Scleroderma, also known as systemic sclerosis, is a complex autoimmune disease that affects various parts of the body, primarily the skin, blood vessels, and internal organs. For healthcare providers, understanding the nuanced differences in this disease’s presentation and diagnosis can be key to effective treatment and management. Here, we’ll explore the essentials of systemic sclerosis, including its classification, symptoms, and diagnostic criteria. 


Watch this instructional video with Dr. Chung, Professor of Medicine in Immunology and Rheumatology, and Dermatology at Stanford University. Dr. Chung, the founder of the Stanford Scleroderma Program, has dedicated her work to advancing care for patients with systemic sclerosis (SSc) through comprehensive clinical services, a robust research database, and clinical trials. In this session, she guides healthcare learners on performing the physical exam for a scleroderma patient. Special thanks to our patient, "RB," for their participation.

What is Systemic Sclerosis?

Systemic sclerosis is a systemic, autoimmune condition characterized by skin tightening and the involvement of internal organs. This differs from localized scleroderma (also called morphea), which affects only the skin without impacting internal organs or producing systemic symptoms.

Key Types of Systemic Sclerosis

Systemic sclerosis is divided into two major subtypes:

  • Limited systemic sclerosis: Skin tightening is restricted to distal areas of the body, such as the fingers, face, elbows, and knees.

  • Diffuse systemic sclerosis: Involves more extensive skin tightening, including areas of the trunk, upper arms, and legs, indicating a potentially more severe form with higher risks for internal organ involvement.

Recognizing and Diagnosing Systemic Sclerosis

Diagnosing systemic sclerosis involves a classification system based on a point scale. Patients need to accumulate a minimum of nine points based on specific symptoms and diagnostic markers. Here are the key criteria:

  1. Skin Tightening (Sclerodactyly)
    One of the most common signs, sclerodactyly (tightening of the skin on the fingers), combined with tightening near the knuckles, can independently meet the nine-point threshold for diagnosis.

  2. Raynaud’s Phenomenon
    This is a circulation issue that causes fingers and toes to turn white or blue in response to cold or stress. Raynaud’s phenomenon alone contributes three points to the diagnostic score and is observed in approximately 90% of systemic sclerosis cases.

  3. Puffy Fingers
    A common early indicator, swollen fingers can be an initial sign of the disease, contributing two points toward diagnosis.

  4. Nailfold Capillary Changes
    Specialized instruments, such as dermatoscopes, reveal abnormal capillaries near the nails. If present, these changes—such as dilations, capillary dropout, or hemorrhages—add two points.

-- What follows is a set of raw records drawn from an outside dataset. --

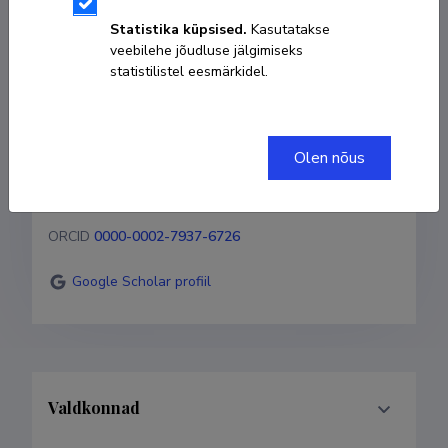
Statistika küpsised.
Kasutatakse
veebilehe jõudluse jälgimiseks
737 5077
statistilistel eesmärkidel.
siiri.silm@ut.ee
Kodulehekülg
Olen nõus
Researcher ID
ABF-3812-2022
ORCID
0000-0002-7937-6726
Google Scholar profiil
Valdkonnad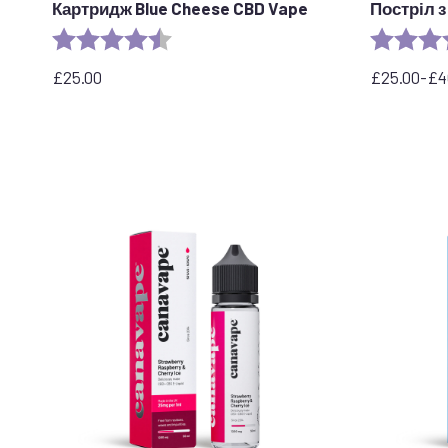
Картридж Blue Cheese CBD Vape
Постріл 
Рейтинг:
4.5 out of 5 stars
Рейтинг:
£
25.00
£
25.00
-
£
4
Діапазон
цін:
від
25,00
до
40,00
фунтів
стерлінгів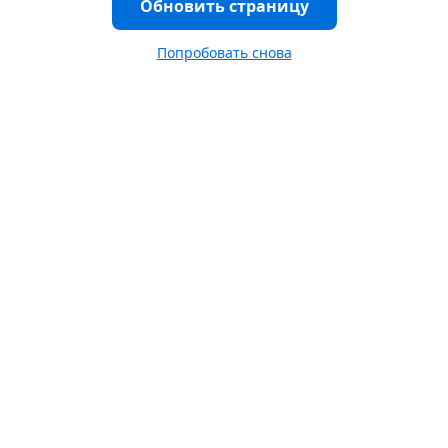
Обновить страницу
Попробовать снова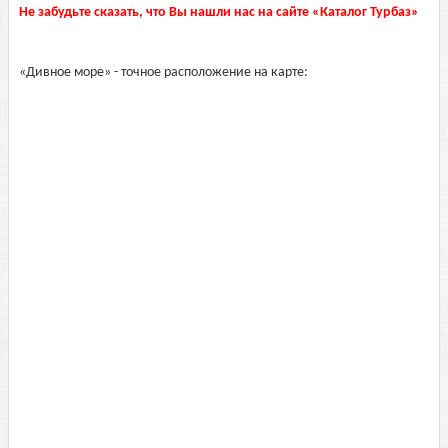
Не забудьте сказать, что Вы нашли нас на сайте «Каталог Турбаз»
«Дивное море» - точное расположение на карте: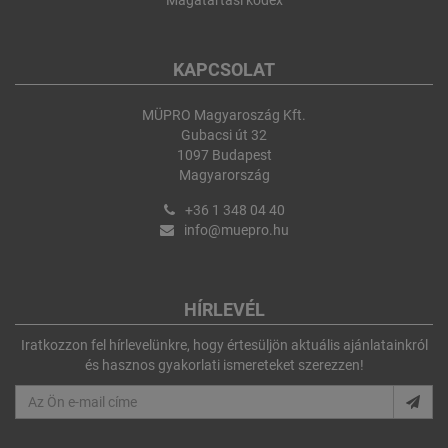
KAPCSOLAT
MÜPRO Magyaroszág Kft.
Gubacsi út 32
1097 Budapest
Magyarország
+36 1 348 04 40
info@muepro.hu
HÍRLEVÉL
Iratkozzon fel hírlevelünkre, hogy értesüljön aktuális ajánlatainkról
és hasznos gyakorlati ismereteket szerezzen!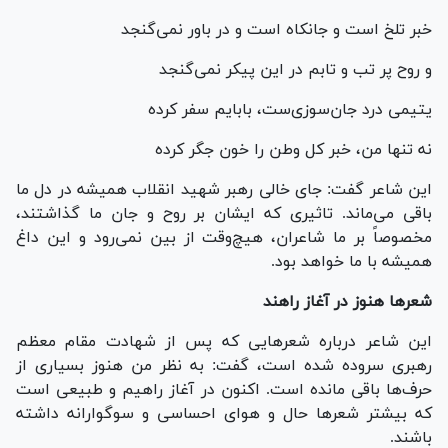
خبر تلخ است و جانکاه است و در باور نمی‌گنجد
و روح پر تب و تابم در این پیکر نمی‌گنجد
یتیمی درد جان‌سوزی‌ست، بابایم سفر کرده
نه تنها من، خبر کل وطن را خون جگر کرده
این شاعر گفت: جای خالی رهبر شهید انقلاب همیشه در دل ما
باقی می‌ماند. تاثیری که ایشان بر روح و جان ما گذاشتند،
مخصوصاً بر ما شاعران، هیچ‌وقت از بین نمی‌رود و این داغ
همیشه با ما خواهد بود.
شعرها هنوز در آغاز راهند
این شاعر درباره شعرهایی که پس از شهادت مقام معظم
رهبری سروده شده است، گفت: به نظر من هنوز بسیاری از
حرف‌ها باقی مانده است. اکنون در آغاز راهیم و طبیعی است
که بیشتر شعرها حال و هوای احساسی و سوگوارانه داشته
باشند.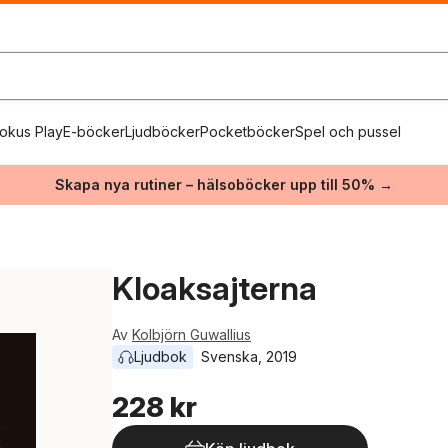
okus Play
E-böcker
Ljudböcker
Pocketböcker
Spel och pussel
Skapa nya rutiner – hälsoböcker upp till 50% →
Kloaksajterna
Av
Kolbjörn Guwallius
Ljudbok
Svenska
, 
2019
228 kr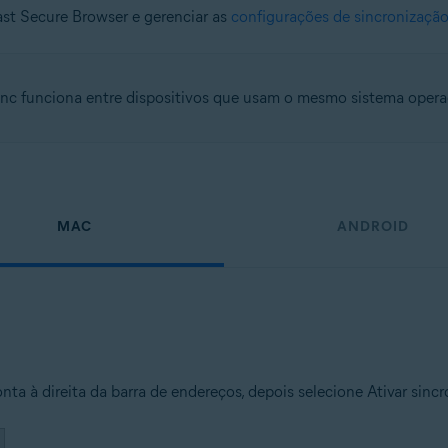
st Secure Browser e gerenciar as
configurações de sincronizaçã
c funciona entre dispositivos que usam o mesmo sistema opera
MAC
ANDROID
ta à direita da barra de endereços, depois selecione Ativar sincr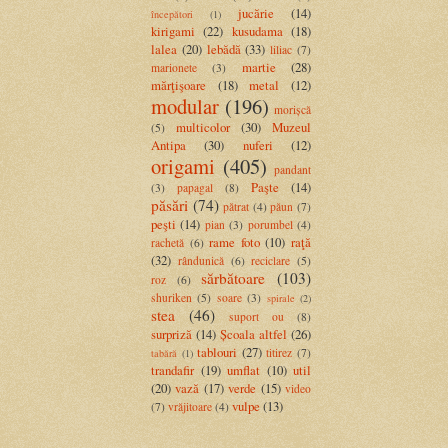
jucărie
(14)
începători
(1)
kirigami
(22)
kusudama
(18)
lalea
(20)
lebădă
(33)
liliac
(7)
martie
(28)
marionete
(3)
mărţişoare
(18)
metal
(12)
modular
(196)
morișcă
multicolor
(30)
Muzeul
(5)
Antipa
(30)
nuferi
(12)
origami
(405)
pandant
Paşte
(14)
(3)
papagal
(8)
păsări
(74)
pătrat
(4)
păun
(7)
peşti
(14)
pian
(3)
porumbel
(4)
rame foto
(10)
raţă
rachetă
(6)
(32)
rândunică
(6)
reciclare
(5)
sărbătoare
(103)
roz
(6)
shuriken
(5)
soare
(3)
spirale
(2)
stea
(46)
suport ou
(8)
surpriză
(14)
Școala altfel
(26)
tablouri
(27)
titirez
(7)
tabără
(1)
trandafir
(19)
umflat
(10)
util
(20)
vază
(17)
verde
(15)
video
vulpe
(13)
(7)
vrăjitoare
(4)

  5. Digital Ulcers and Pitting Scars
    Poor blood flow to the fingers and toes may lead to painful digital ulcers or pitting scars, adding three points for scars and two points for ulcers.

  6. Telangiectasias
    These are clusters of small, dilated blood vessels that appear as red marks, typically on the face and hands. In systemic sclerosis, these blood vessels appear in a “matted” form rather than in spider-like clusters and contribute two points.

  7. Lung Involvement
    Many patients with systemic sclerosis develop lung issues, such as interstitial lung disease or pulmonary hypertension. Annual screenings help monitor and manage these risks.

  8. Autoantibodies
    Specific autoantibodies, including anti-SCL 70 and anti-centromere, are associated with systemic sclerosis. Testing positive for one of these antibodies contributes three points toward the classification.

Final Thoughts

Systemic sclerosis remains a challenging disease for patients and healthcare providers alike. By understanding the classification criteria and physical markers of the disease, healthcare providers can help patients navigate the early warning signs and intervene with appropriate care plans. Early recognition of symptoms—like Raynaud’s phenomenon, puffy fingers, or skin tightening—can be the first steps toward timely diagnosis and a tailored management approach.